London Bridge, signalling a new era, was months away from completion when Mary Prince’s story was told and published

In acknowledgement of Black History Month, The Royal Gazette continues the publication of stories throughout February on African-American, Black Bermudian and global African people, events and institutions, and their contributions in history

On a bitterly cold day in 1831, a woman distinctive for her dark African features hurried purposefully through the icy sludge of a London street. It had snowed for three days, just a few days before, and she had wrapped herself as best she could against the freezing temperatures. After all, she was not native to this place ... The Englishmen of that city would describe her as “a Negress”; the Englishmen in the West Indian plantations to the south-west would claim she was “a slave”.

In the distance, the percussive sounds of construction on the nearly complete London Bridge produced a rhythmic beat behind the usual hustle and bustle of the city. The grand opening of this new bridge, designed by the engineer John Rennie, would take place on August 1 that year — a new bridge signifying a new era.

There was anticipation in her determined steps, but her mission on this frigid day in a country far from that of her birth represented a purpose much bigger than her own personal circumstances. Unbeknown to her, her steps echoed those of two men in her native island, Bermuda, who had recently followed the determined steps, percussive sounds and rhythmic beat of the “Gumba” — with a reward now posted for their “apprehension”. Oceans apart, they had a common yearning, which formed part of a groundswell spanning the Atlantic: an undeniable, unassailable insistence on freedom from slavery.

The missive she carried represented her very own personal contribution to a new moral bridge being built with many hands of different hues — a bridge over which millions of oppressed persons might walk, run or dance to the beat of their own drums, come August 1 three years hence, a date not yet envisioned by the proslavery and abolitionist movements. But let’s not get ahead of our story ...

The Black woman reached her destination where she would have an interview and deliver correspondence with respect to a draft copy of The History of Mary Prince, a West Indian Slave, Related by Herself: her story. Two days before, on February 5, the editor of her soon-to-be-published narrative, Thomas Pringle — for whom she now worked — had penned the following correspondence to the person whose door she now stood before: “Rev. Sir, Having learnt from my friend, Mr Macauley, that you are now in London, I think it right to submit to your inspection the accompanying pamphlet, in which your name is mentioned in page 17. If you can afford any information respecting the woman’s character at the time she was baptised by you, or throw light on any other part of her statement, I shall feel much obliged ... Ps. The whole pamphlet having been printed off except a few pages, I shall feel particularly obliged by an early reply.”

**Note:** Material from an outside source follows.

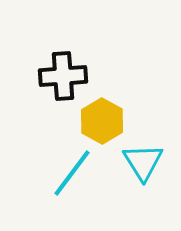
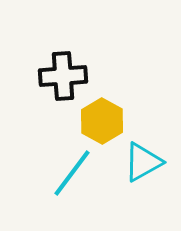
cyan triangle: rotated 33 degrees clockwise
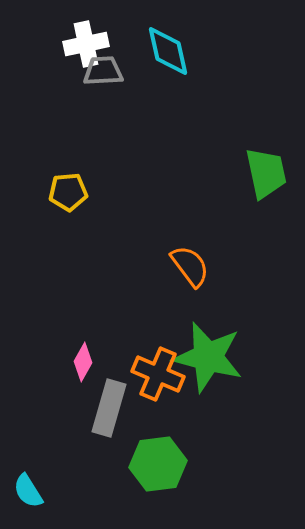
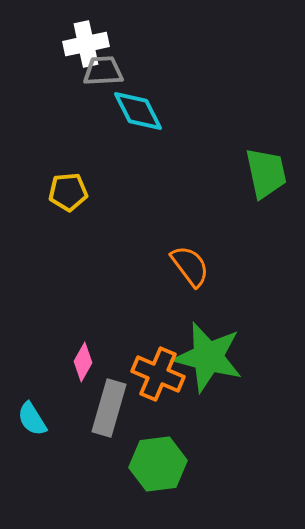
cyan diamond: moved 30 px left, 60 px down; rotated 14 degrees counterclockwise
cyan semicircle: moved 4 px right, 72 px up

Runaway slaves after the Gumba, as published in The Royal Gazette

While we do not have the full 1831 correspondence between Mr Pringle and the Reverend James Curtin, a Church of England minister who had recently arrived in London from Antigua, we have enough to place the actual publication of the story of Mary Prince between the second and third week of February that year. Although Mr Pringle’s preface to the first edition is dated January 25, 1831, we know that he held back publication to include comments from Mr Curtin and others that would either help to corroborate and clarify details of Mary Prince’s story, or refute her claims.

Thomas Pringle, an independent author and poet, and Secretary to the Anti-Slavery Society in London

By February 19, 1831 the final proof had been published, as Thomas Pringle confirms to Mr Curtin by letter of that date: “I now beg your acceptance of a copy of Mary Prince’s history as published. You will find a note containing the substance of the remarks in your letter, for which I beg to return due acknowledgements. I shall feel obliged by your returning the copy formerly sent for your inspection, as it was only a proof, and of course confidential, being in several respects imperfect ...”

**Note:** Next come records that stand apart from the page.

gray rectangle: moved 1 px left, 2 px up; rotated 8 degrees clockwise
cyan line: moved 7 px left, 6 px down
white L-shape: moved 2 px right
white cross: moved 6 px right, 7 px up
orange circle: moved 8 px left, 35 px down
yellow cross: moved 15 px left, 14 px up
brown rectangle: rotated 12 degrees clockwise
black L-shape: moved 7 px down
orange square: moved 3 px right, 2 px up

What is ironic is that the above quotations from the letters between Pringle and Curtin have been preserved for posterity by one of the most vicious detractors of Mary Prince and the anti-slavery movement of the day: James Macqueen.

Macqueen’s references to the letters provides us with the information that it is Mary Prince herself, braving the winter elements to facilitate Mr Curtin’s input. Macqueen writes, “On Monday the 7th [February 1831], Mr Pringle sent Mary to Mr Curtin with a note which concludes thus: ‘If you can in any respect corroborate her story, I shall feel much obliged ...’”

Recorder: Susanna Strickland

When Mary Prince arrived in London in 1828 with her owners, she could not have foreseen that three years later she would be invited to tell her life story to a White woman, Susanna Strickland, who would commit it to writing for publication by Mr Pringle. A gut-wrenching story — awful in its personal detail of brutally degrading treatment in a legally accepted institution of human bondage — of being born into slavery in Bermuda and her subsequent experiences of being sold to various owners in Bermuda, Turks & Caicos and Antigua. Finally, someone wanted to listen ...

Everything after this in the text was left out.